* [Provided entries]:

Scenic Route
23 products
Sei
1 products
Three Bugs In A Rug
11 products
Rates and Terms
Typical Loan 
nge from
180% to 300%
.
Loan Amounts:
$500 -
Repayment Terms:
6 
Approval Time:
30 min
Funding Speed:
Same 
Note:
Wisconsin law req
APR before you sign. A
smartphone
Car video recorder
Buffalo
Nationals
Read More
---
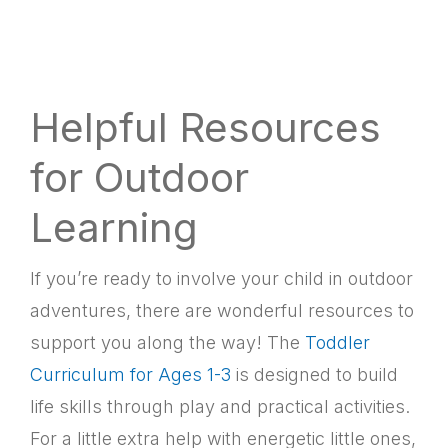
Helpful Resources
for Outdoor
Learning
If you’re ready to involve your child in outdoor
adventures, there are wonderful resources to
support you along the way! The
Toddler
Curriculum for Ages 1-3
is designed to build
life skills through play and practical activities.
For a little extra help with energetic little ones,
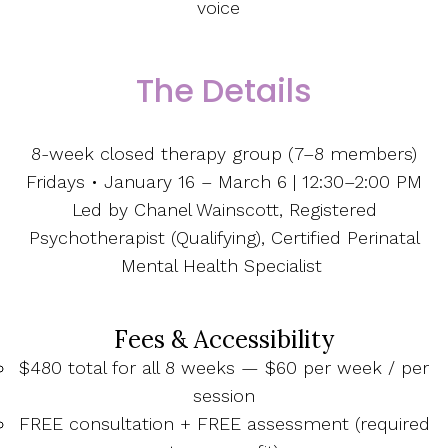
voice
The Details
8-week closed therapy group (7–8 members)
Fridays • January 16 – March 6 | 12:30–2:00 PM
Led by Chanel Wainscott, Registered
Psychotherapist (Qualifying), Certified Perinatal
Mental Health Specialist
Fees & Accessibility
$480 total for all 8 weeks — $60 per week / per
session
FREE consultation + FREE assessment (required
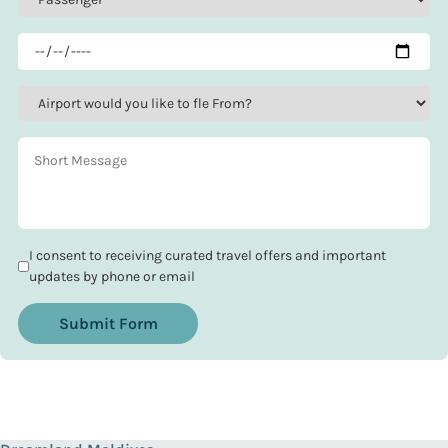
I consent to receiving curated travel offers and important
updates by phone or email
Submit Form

* [What you are asked to do]: Taking the records above as input, show every line in which the word "week" is present.

* [Response to the task]:
8-week closed therapy group (7–8 members)
$480 total for all 8 weeks — $60 per week / per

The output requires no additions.